# [INSTRUCTIONS FOR THE TASK]
Count the lines in the records below that contain the word "Tiguan", and give that figure alone.

***

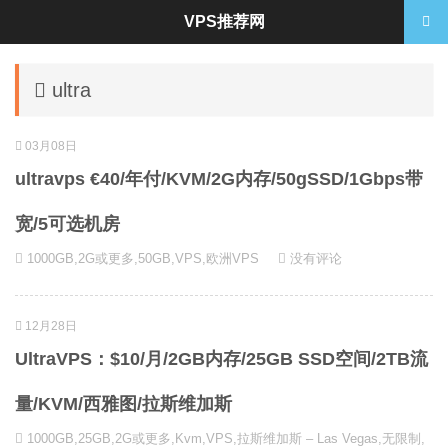
VPS推荐网
ultra
03月08日
ultravps €40/年付/KVM/2G内存/50gSSD/1Gbps带
宽/5可选机房
1000GB
,
2G或更多
,
50GB
,
VPS
,
欧洲VPS
没有评论
12月28日
UltraVPS：$10/月/2GB内存/25GB SSD空间/2TB流
量/KVM/西雅图/拉斯维加斯
1000GB
,
25GB
,
2G或更多
,
Kvm
,
VPS
,
拉斯维加斯 – Las Vegas
,
无限制
,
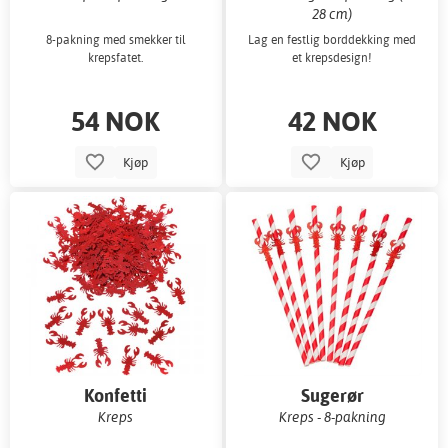
28 cm)
8-pakning med smekker til
Lag en festlig borddekking med
krepsfatet.
et krepsdesign!
54 NOK
42 NOK
Kjøp
Kjøp
Konfetti
Sugerør
Kreps
Kreps - 8-pakning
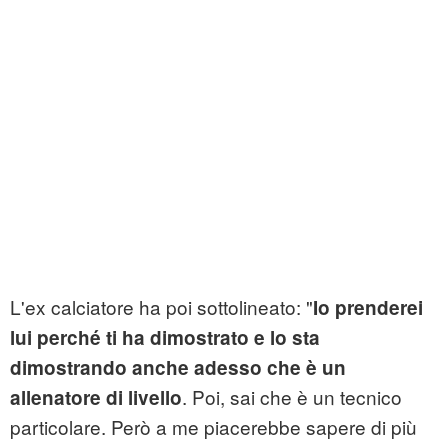
L'ex calciatore ha poi sottolineato: "
Io prenderei
lui perché ti ha dimostrato e lo sta
dimostrando anche adesso che è un
. Poi, sai che è un tecnico
allenatore di livello
particolare. Però a me piacerebbe sapere di più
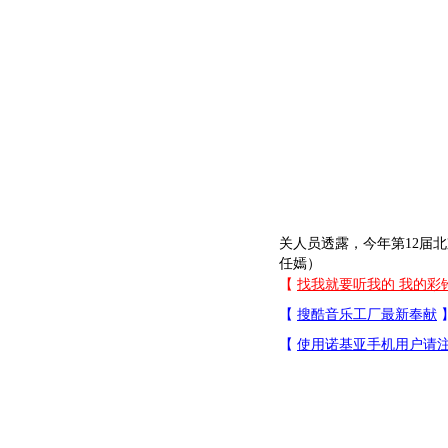
关人员透露，今年第12届北
任嫣）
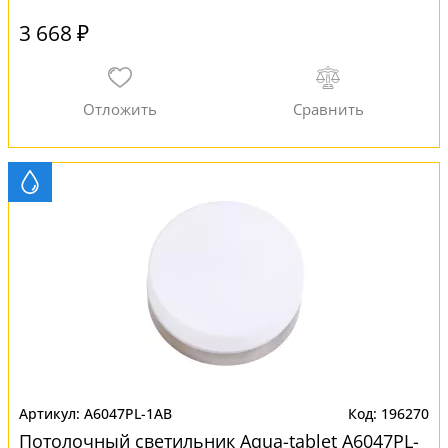
3 668 ₽
A6047PL-1AB
196270
Потолочный светильник Aqua-tablet A6047PL-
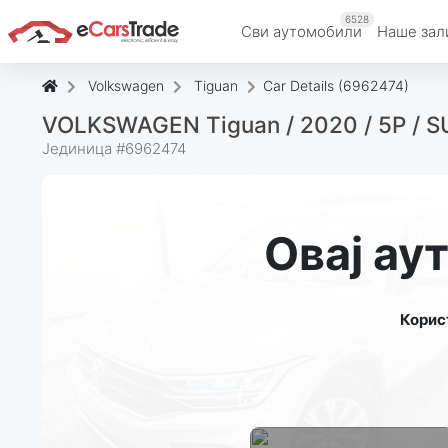
6528
Сви аутомобили
Наше зал
Volkswagen
Tiguan
Car Details (6962474)
VOLKSWAGEN Tiguan / 2020 / 5P / SU
Јединица #
6962474
Овај ау
Корис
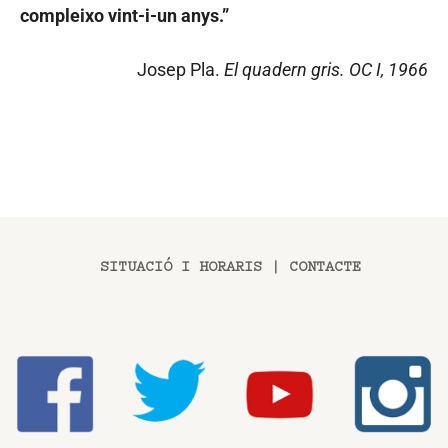
compleixo vint-i-un anys.”
Josep Pla.
El quadern gris. OC I, 1966
SITUACIÓ I HORARIS
|
CONTACTE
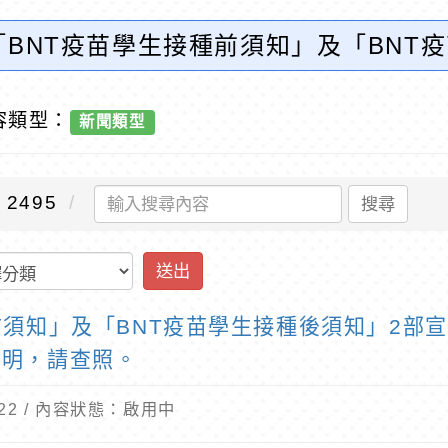
「BNT疫苗學生接種前須知」及「BNT
運用多元管道向教職員工、學生及家長
訊網-優質教育
容類型：
新聞類型
2495
搜尋
送出
前須知」及「BNT疫苗學生接種後須知」2部
說明，請查照。
9-22 / 內容狀態：啟用中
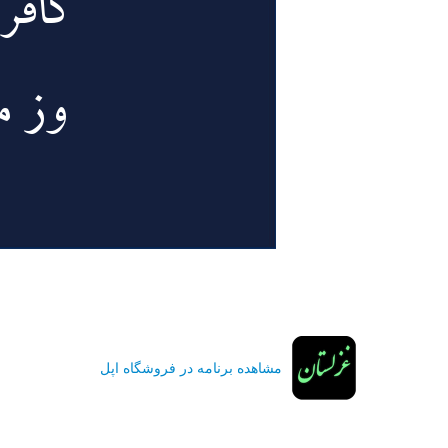
مشاهده برنامه در فروشگاه اپل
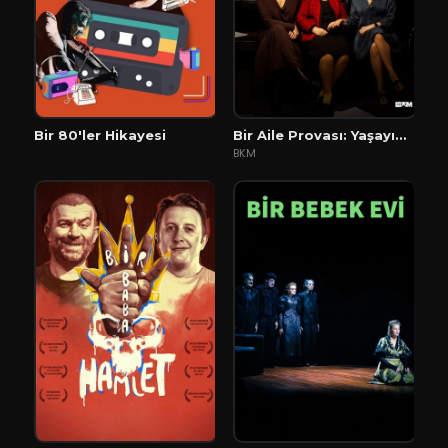
Bir 80'ler Hikayesi
Bir Aile Provası: Yaşayın Gitsin
BKM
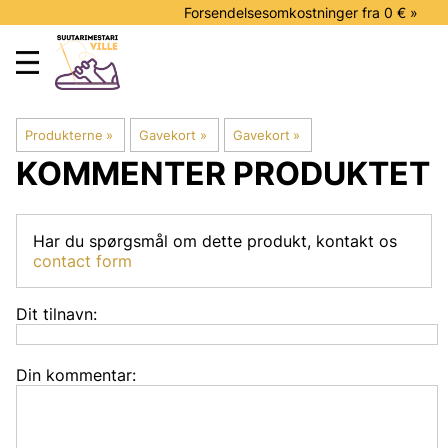
Forsendelsesomkostninger fra 0 € »
Produkterne
‪»
Gavekort
‪»
Gavekort
‪»
KOMMENTER PRODUKTET
Har du spørgsmål om dette produkt, kontakt os
contact form
Dit tilnavn:
Din kommentar:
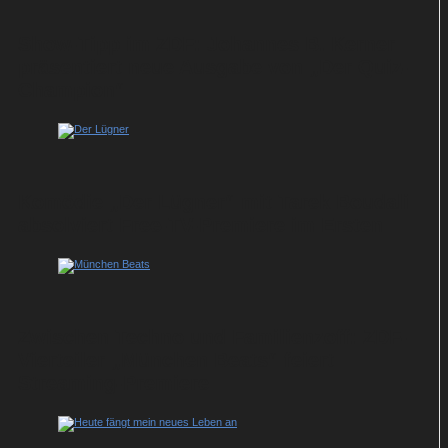
Show-Tipp im ZDF: Johannes B. Kerner
präsentiert neue Ausgabe von „Der Quiz-
Champion“
Komödie „Der Lügner“ mit Tarek Boudali
absolviert Free-TV-Premiere im Ersten
Zwischen Techno und Familienzoff: ZDF-
Vierteiler „München Beats“ feiert
Streaming-Premiere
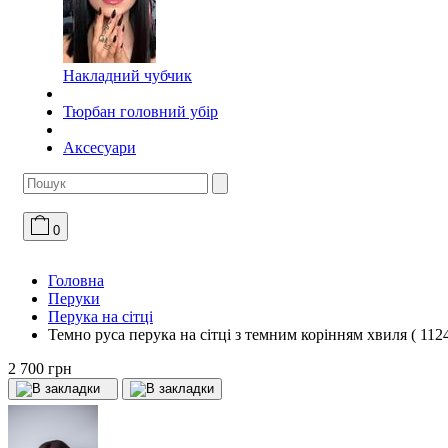
Накладний чубчик
Тюрбан головний убір
Аксесуари
0
Головна
Перуки
Перука на сітці
Темно руса перука на сітці з темним корінням хвиля ( 1124
2 700 грн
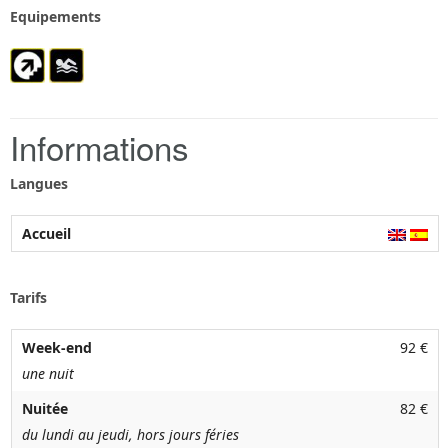
Equipements
Informations
Langues
Accueil
Tarifs
Week-end
92 €
une nuit
Nuitée
82 €
du lundi au jeudi, hors jours féries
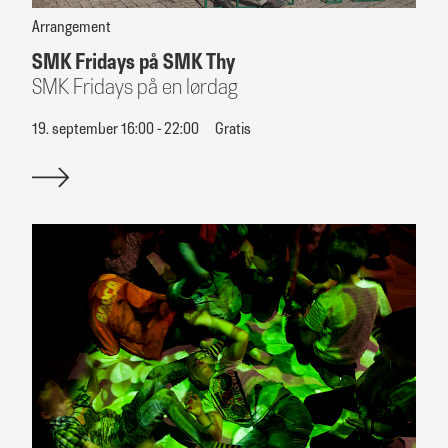
Arrangement
SMK Fridays på SMK Thy
SMK Fridays på en lørdag
19. september 16:00 - 22:00
Gratis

***

# [YOUR SOLUTION]
2